Task requirements> Take each line in the entries below that holds "Greve" and show it.

Input records>
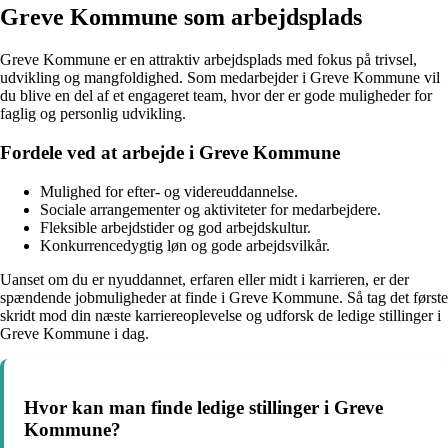
Greve Kommune som arbejdsplads
Greve Kommune er en attraktiv arbejdsplads med fokus på trivsel,
udvikling og mangfoldighed. Som medarbejder i Greve Kommune vil
du blive en del af et engageret team, hvor der er gode muligheder for
faglig og personlig udvikling.
Fordele ved at arbejde i Greve Kommune
Mulighed for efter- og videreuddannelse.
Sociale arrangementer og aktiviteter for medarbejdere.
Fleksible arbejdstider og god arbejdskultur.
Konkurrencedygtig løn og gode arbejdsvilkår.
Uanset om du er nyuddannet, erfaren eller midt i karrieren, er der
spændende jobmuligheder at finde i Greve Kommune. Så tag det første
skridt mod din næste karriereoplevelse og udforsk de ledige stillinger i
Greve Kommune i dag.
Hvor kan man finde ledige stillinger i Greve
Kommune?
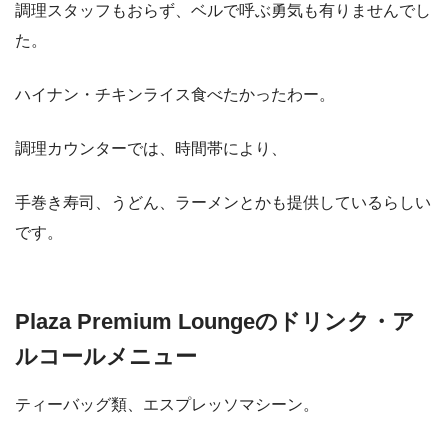
調理スタッフもおらず、ベルで呼ぶ勇気も有りませんでし
た。
ハイナン・チキンライス食べたかったわー。
調理カウンターでは、時間帯により、
手巻き寿司、うどん、ラーメンとかも提供しているらしい
です。
Plaza Premium Loungeのドリンク・ア
ルコールメニュー
ティーバッグ類、エスプレッソマシーン。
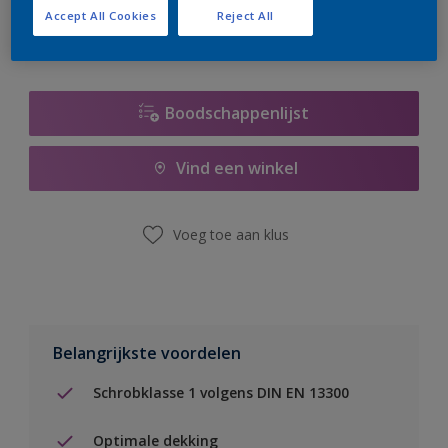
Accept All Cookies
Reject All
Boodschappenlijst
Vind een winkel
Voeg toe aan klus
Belangrijkste voordelen
Schrobklasse 1 volgens DIN EN 13300
Optimale dekking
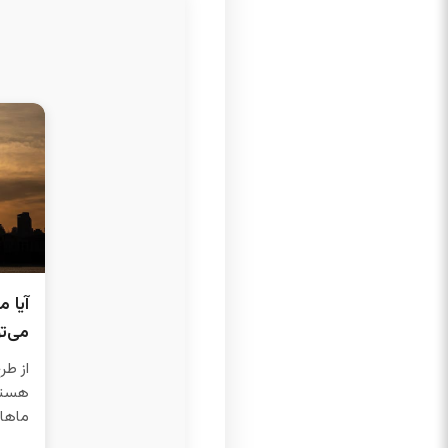
آیا م
می‌تو
از طر
هستید
ماهانه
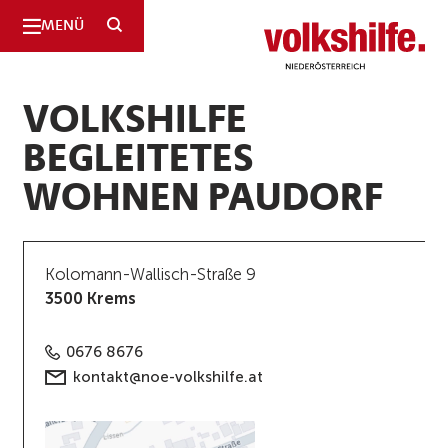
SUCHE
MENÜ
Niederösterreich
VOLKSHILFE
BEGLEITETES
WOHNEN PAUDORF
Kolomann-Wallisch-Straße 9
3500 Krems
0676 8676
kontakt@noe-volkshilfe.at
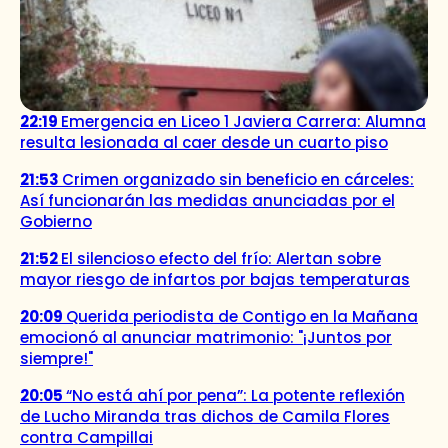
22:19
Emergencia en Liceo 1 Javiera Carrera: Alumna
resulta lesionada al caer desde un cuarto piso
21:53
Crimen organizado sin beneficio en cárceles:
Así funcionarán las medidas anunciadas por el
Gobierno
21:52
El silencioso efecto del frío: Alertan sobre
mayor riesgo de infartos por bajas temperaturas
20:09
Querida periodista de Contigo en la Mañana
emocionó al anunciar matrimonio: "¡Juntos por
siempre!"
20:05
“No está ahí por pena”: La potente reflexión
de Lucho Miranda tras dichos de Camila Flores
contra Campillai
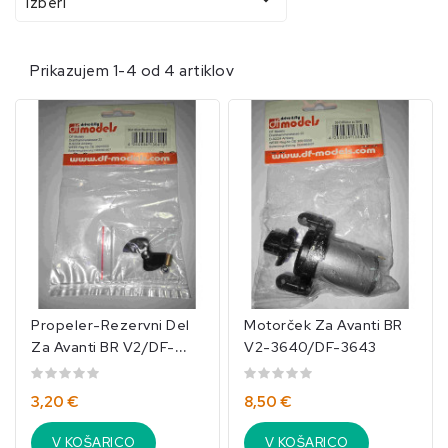
Izberi
Prikazujem 1-4 od 4 artiklov
Propeler-Rezervni Del
Motorček Za Avanti BR
Za Avanti BR V2/DF-
V2-3640/DF-3643
3641
3,20 €
8,50 €
V KOŠARICO
V KOŠARICO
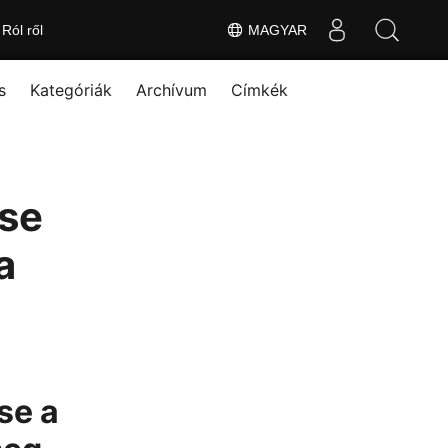
Ról ről
MAGYAR
s
Kategóriák
Archívum
Címkék
ése
a
se a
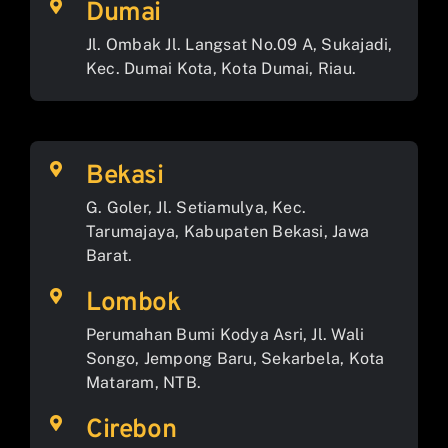
Dumai
Jl. Ombak Jl. Langsat No.09 A, Sukajadi,
Kec. Dumai Kota, Kota Dumai, Riau.
Bekasi
G. Goler, Jl. Setiamulya, Kec.
Tarumajaya, Kabupaten Bekasi, Jawa
Barat.
Lombok
Perumahan Bumi Kodya Asri, Jl. Wali
Songo, Jempong Baru, Sekarbela, Kota
Mataram, NTB.
Cirebon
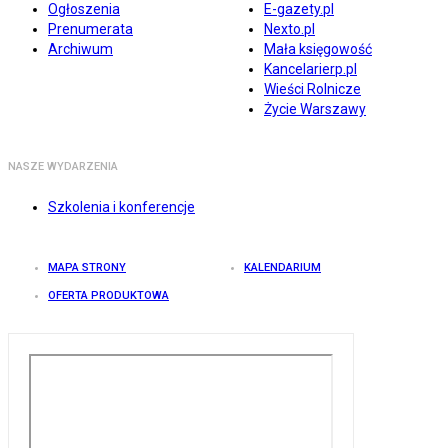
Ogłoszenia
E-gazety.pl
Prenumerata
Nexto.pl
Archiwum
Mała księgowość
Kancelarierp.pl
Wieści Rolnicze
Życie Warszawy
NASZE WYDARZENIA
Szkolenia i konferencje
MAPA STRONY
KALENDARIUM
OFERTA PRODUKTOWA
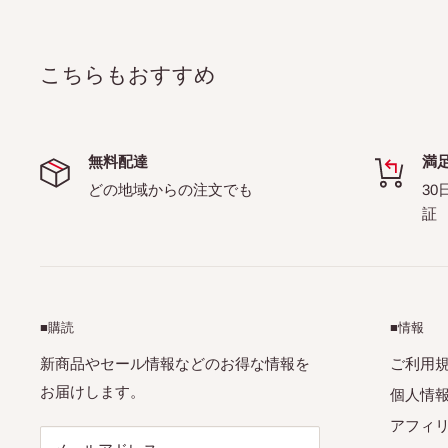
こちらもおすすめ
無料配達
満
どの地域からの注文でも
30
証
■購読
■情報
新商品やセール情報などのお得な情報を
ご利用
お届けします。
個人情
アフィ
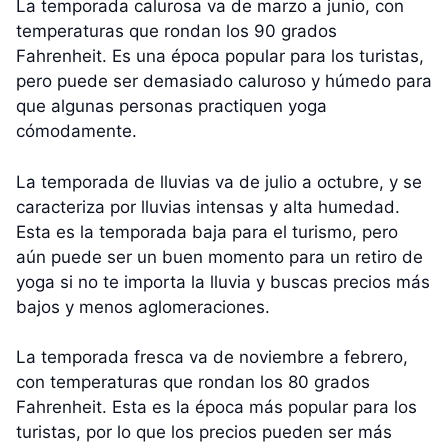
La temporada calurosa va de marzo a junio, con
temperaturas que rondan los 90 grados
Fahrenheit. Es una época popular para los turistas,
pero puede ser demasiado caluroso y húmedo para
que algunas personas practiquen yoga
cómodamente.
La temporada de lluvias va de julio a octubre, y se
caracteriza por lluvias intensas y alta humedad.
Esta es la temporada baja para el turismo, pero
aún puede ser un buen momento para un retiro de
yoga si no te importa la lluvia y buscas precios más
bajos y menos aglomeraciones.
La temporada fresca va de noviembre a febrero,
con temperaturas que rondan los 80 grados
Fahrenheit. Esta es la época más popular para los
turistas, por lo que los precios pueden ser más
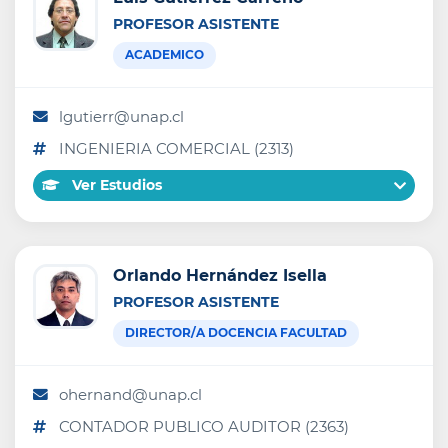
PROFESOR ASISTENTE
ACADEMICO
lgutierr@unap.cl
INGENIERIA COMERCIAL (2313)
Ver Estudios
Orlando Hernández Isella
PROFESOR ASISTENTE
DIRECTOR/A DOCENCIA FACULTAD
ohernand@unap.cl
CONTADOR PUBLICO AUDITOR (2363)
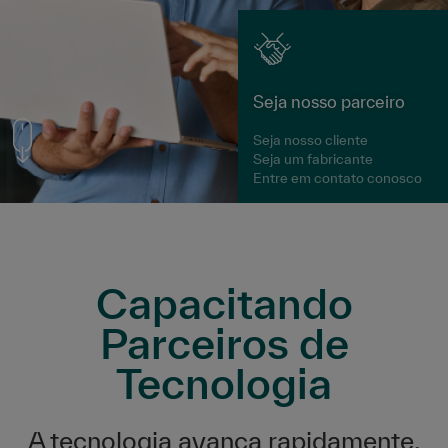
Seja nosso parceiro
Seja nosso cliente
Seja um fabricante
Entre em contato conosco
Capacitando
Parceiros de
Tecnologia
A tecnologia avança rapidamente.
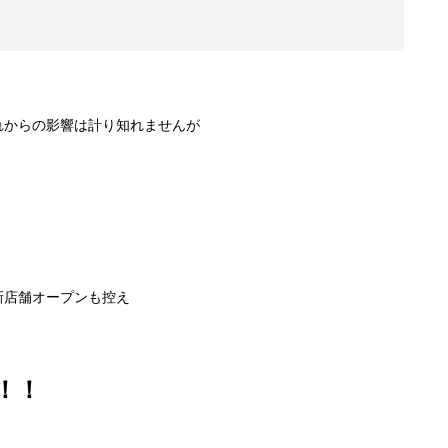
れからの影響は計り知れませんが
新店舗オープンも控え
！！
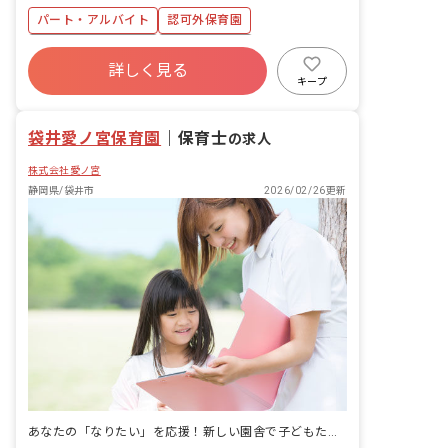
パート・アルバイト
認可外保育園
年間休日120日以上
社会保険完備
詳しく見る
福利厚生充実
残業少なめ
車通勤可
キープ
正社員登用
低離職率
未経験歓迎
袋井愛ノ宮保育園
｜
保育士
の求人
株式会社愛ノ宮
静岡県/袋井市
2026/02/26更新
あなたの「なりたい」を応援！新しい園舎で子どもたちと成長しませんか？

Response area>
Greve Kommune som arbejdsplads
Greve Kommune er en attraktiv arbejdsplads med fokus på trivsel,
udvikling og mangfoldighed. Som medarbejder i Greve Kommune vil
Fordele ved at arbejde i Greve Kommune
spændende jobmuligheder at finde i Greve Kommune. Så tag det første
Greve Kommune i dag.
Hvor kan man finde ledige stillinger i Greve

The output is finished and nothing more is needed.